Dona Thereza é certamente a figura mais forte do filme, tanto
pela riqueza da sua experiência espiritual como ainda pela forma
como ela narra sua própria vida. No quintal de casa, esta senhora
conta o que são as guias, a criação de filhos e
netos com extrema dificuldade econômica, a decepção
com o marido - "uma praga" -, as suas outras encarnações
como rainha, as conversas com entidades, etc.
No depoimento de Carla, moça negra cuja história espiritual
é bastante conturbada, há imagens da entrevistada fora
da comunidade. No caso, temos a moça dançando numa boate
onde trabalha fazendo strip-tease.
Seguem-se os depoimentos de André, Lídia, Braulino e Quinha.
Todos já tiveram mais de uma religião e ambas as mulheres
falam das dificuldades no casamento, sendo que a segunda criou os filhos
praticamente sozinha. Lídia e Braulino aparecem recebendo o pagamento
pelos depoimentos prestados. Merece destaque na parte relativa a André
a inserção de um plano médio do quarto dele e da
esposa vazio e em silêncio, como a representar a presença
de espíritos ou entidades que não podem ser vistas pelos
descrentes.
Enquanto Dona Thereza prepara café na cozinha, Eduardo Coutinho
conversa com a filha dela, Elisabeth, que se declara "atéia".
O próprio diretor sublinha que a moça é a primeira
pessoa naquela comunidade a não ter crença religiosa.
No entanto, Elisabeth conta já ter presenciado a mãe possuída.
No quintal, Dona Thereza volta a falar das suas experiências,
afirmando a existência dos espíritos em todos os lugares,
inclusive ali, temos então um corte para um plano do quintal
sem figuras humanas e em silêncio.
Alex, jovem negro, vê imagens do batizado de sua filha na umbanda.

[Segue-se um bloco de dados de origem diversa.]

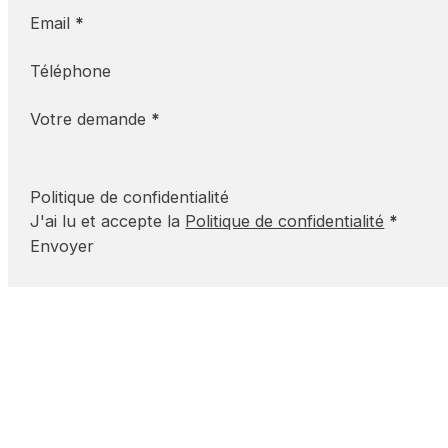
Email
*
Téléphone
Votre demande
*
Politique de confidentialité
J'ai lu et accepte la
Politique de confidentialité
*
Envoyer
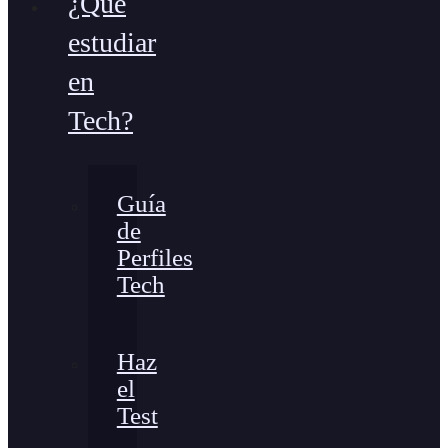
¿Qué
estudiar
en
Tech?
Guía
de
Perfiles
Tech
Haz
el
Test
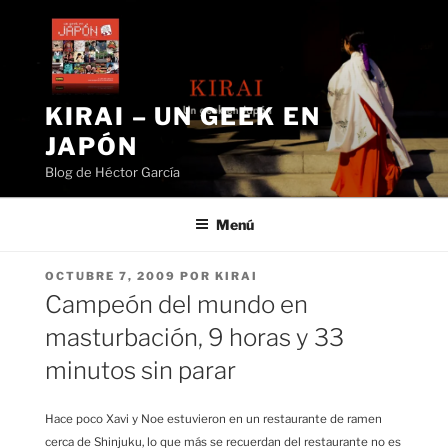
Saltar
al
contenido
KIRAI – UN GEEK EN
JAPÓN
Blog de Héctor García
Menú
PUBLICADO
OCTUBRE 7, 2009
POR
KIRAI
EL
Campeón del mundo en
masturbación, 9 horas y 33
minutos sin parar
Hace poco Xavi y Noe estuvieron en un restaurante de ramen
cerca de Shinjuku, lo que más se recuerdan del restaurante no es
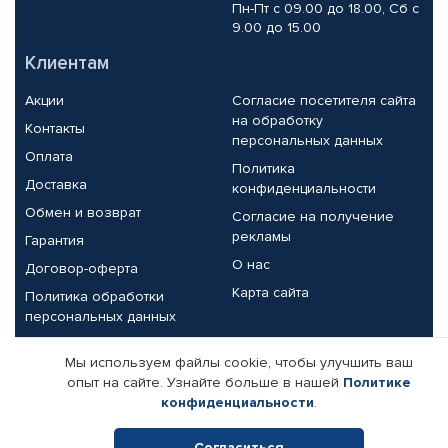
Пн-Пт с 09.00 до 18.00, Сб с
9.00 до 15.00
Клиентам
Акции
Согласие посетителя сайта
на обработку
Контакты
персональных данных
Оплата
Политика
Доставка
конфиденциальности
Обмен и возврат
Согласие на получение
рекламы
Гарантия
О нас
Договор-оферта
Карта сайта
Политика обработки
персональных данных
Партнерам
Мы используем файлы cookie, чтобы улучшить ваш
опыт на сайте. Узнайте больше в нашей
Политике
Корпоративным клиентам
Реквизиты компании
конфиденциальности
.
Поставщикам
Согласиться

O rapaz explica que a sua filha foi também batizada no catolicismo.
Após isto Dona Nira, mãe de Alex, elogia o trabalho da
igreja Universal. O rapaz afirma já ter tratado problemas de
saúde na Universal levado pela mãe, e o resultado foi
positivo. Dejair, irmão de Dona Nira, estabelece uma espécie
de hierarquia das crenças religiosas e fala da importância
da África.
Taninha, identificado como pai de Carla, tem dezoito filhos mas apenas
um foi criado por ele, aquele parido pela sua esposa. Com passagem pelo
Pinel, brigas violentas e uma expressão amargurada, diz nada
possuir, mas ser adepto do catolicismo e da umbanda, neste momento há
um insert da imagem de Exu. Taninha também aparece recebendo
dinheiro pelo depoimento. Ele é o único a não ser
entrevistado em casa, mas num lugar com muitas árvores e aparentemente
ermo.
Novos depoimentos na véspera do Natal, mais curtos quando comparados
aos anteriores, de Dona Thereza - ela também aparece indo trabalhar
na casa dos patrões -, Braulino, Carla e André. Todos
se declaram felizes com suas vidas apesar de alguns problemas, apenas
Dona Thereza problematiza as coisas pelo tom melancólico da sua
fala. Ela preparou a ceia da família mas não participa
da comemoração, prefere ficar isolada. A câmera
passeia pelo quarto de Dona Thereza saindo da bandeira do glorioso Botafogo,
passando por duas crianças dormindo e terminando por enquadrar
o altar onde ela deixa oferendas para os santos. Como reforço
temos um detalhe mais aproximado do canto do quarto dedicado às
entidades religiosas. Nestes dois últimos planos há uma
música pop que vaza de outro cômodo da casa.*
É possível notar pela descrição realizada
acima que as estruturas de Notícias de uma guerra particular
e O rap do Pequeno Príncipe contra as almas sebosas guardam
semelhanças.
Ambos têm um depoente que serve como catalisador da estrutura
e cuja opinião pessoal também espelha a perspectiva dos
realizadores do documentário. No primeiro caso temos o delegado
Hélio Luz e no segundo o baterista Alexandre Garnizé.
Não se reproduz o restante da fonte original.